Is any one familiar with Hammersmith Cookware 
Their prices seem very reasonable. They are the last USA made copper cookware. I would appreciate any comments. I decided I could put up with tinned rather than stainless steel interior.


----------



## coffee4you2 (May 5, 2004)

Hi

I'm Belgian...

I just posted a thread on a special offer I have because my warehouse service in San Francisco is cancelled.

Therefor the price is exceptional!

Consider this fixed price offer in my eBayStore :
http://cgi.ebay.com/aw-cgi/eBayISAPI...tem=4311137885

in combination with this auction :
http://cgi.ebay.com/ws/eBayISAPI.dll...tem=4353309137

Besides that there is lots of usefull info about copper cookware.

Hope you are happy to read this.
..
Patrick
www.coffee4you.com


----------



## coffee4you2 (May 5, 2004)

I experienced both, tinned and stainless steel lining. On the long run SS is really preferable. What if the tin is scratched away?

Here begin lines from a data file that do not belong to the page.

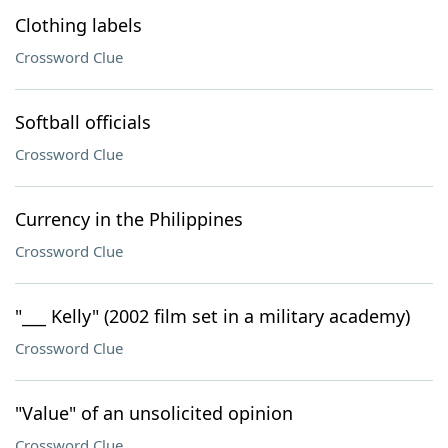
Clothing labels
Crossword Clue
Softball officials
Crossword Clue
Currency in the Philippines
Crossword Clue
"___ Kelly" (2002 film set in a military academy)
Crossword Clue
"Value" of an unsolicited opinion
Crossword Clue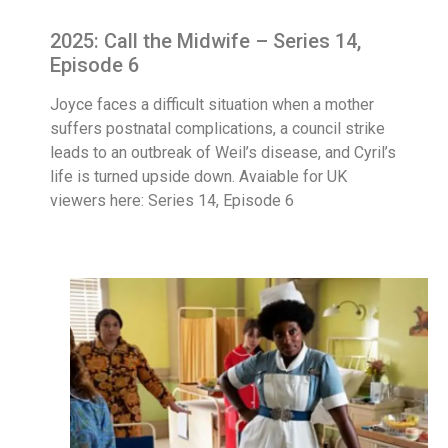
2025: Call the Midwife – Series 14,
Episode 6
Joyce faces a difficult situation when a mother
suffers postnatal complications, a council strike
leads to an outbreak of Weil’s disease, and Cyril’s
life is turned upside down. Avaiable for UK
viewers here: Series 14, Episode 6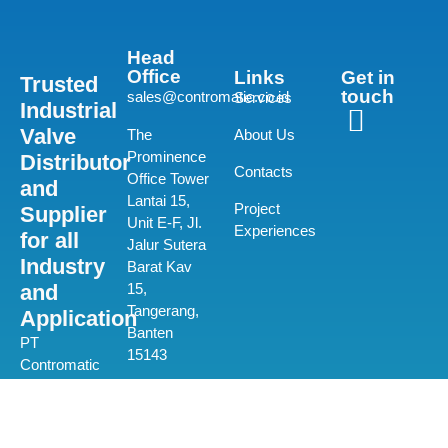
Head
Office
Links
Get in
Trusted
touch
sales@contromatic.co.id
Services
Industrial
Valve
The
About Us
Prominence
Distributor
Contacts
Office Tower
and
Lantai 15,
Project
Supplier
Unit E-F, Jl.
Experiences
for all
Jalur Sutera
Industry
Barat Kav
and
15,
Tangerang,
Application
Banten
PT
15143
Contromatic
Prima
(+62) 21-580
Mandiri is a
0550
private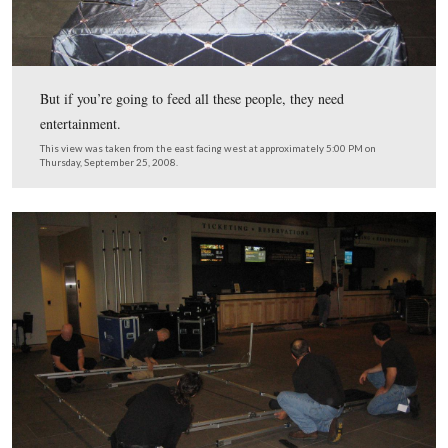
The Foundation’s custodial crew was dressed in their be
they prepared the area for tonight’s festivities.
This view was taken from the south facing north at approximately 5:00
Thursday, September 25, 2008.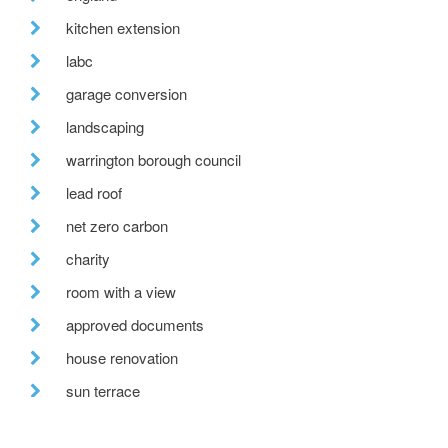
kitchen extension
labc
garage conversion
landscaping
warrington borough council
lead roof
net zero carbon
charity
room with a view
approved documents
house renovation
sun terrace
redevelopment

But also in the SS lining there is a difference. MAUVIEL and BOURGEAT are glued together. FALK is an intramolecular connexion.

Good Luck with your choice!
..
Patrick
www.coffee4you.com


----------



## kokopuffs (Aug 4, 2000)

What do you mean by glued? Tell me about the adhesive used in Mauviel. I teach chemistry and I'd certainly like to know about this.

I prefer stainless lined copper cookware since tin lasts - in a professional setting - about a year. Ain't worth the hassel to have it retinned. Or are you simply marketing your own store?


----------



## coffee4you2 (May 5, 2004)

FALK uses a pressure of 850 ton/cm² to interconnect the stainless steel sheet with the copper. This happens intermolecular. Therefor FALK gives a lifetime warantee on the connexion between the layers.
This is in fact a patent of FALK. There are in Europe only 2 plants that make those bi-metal sheets.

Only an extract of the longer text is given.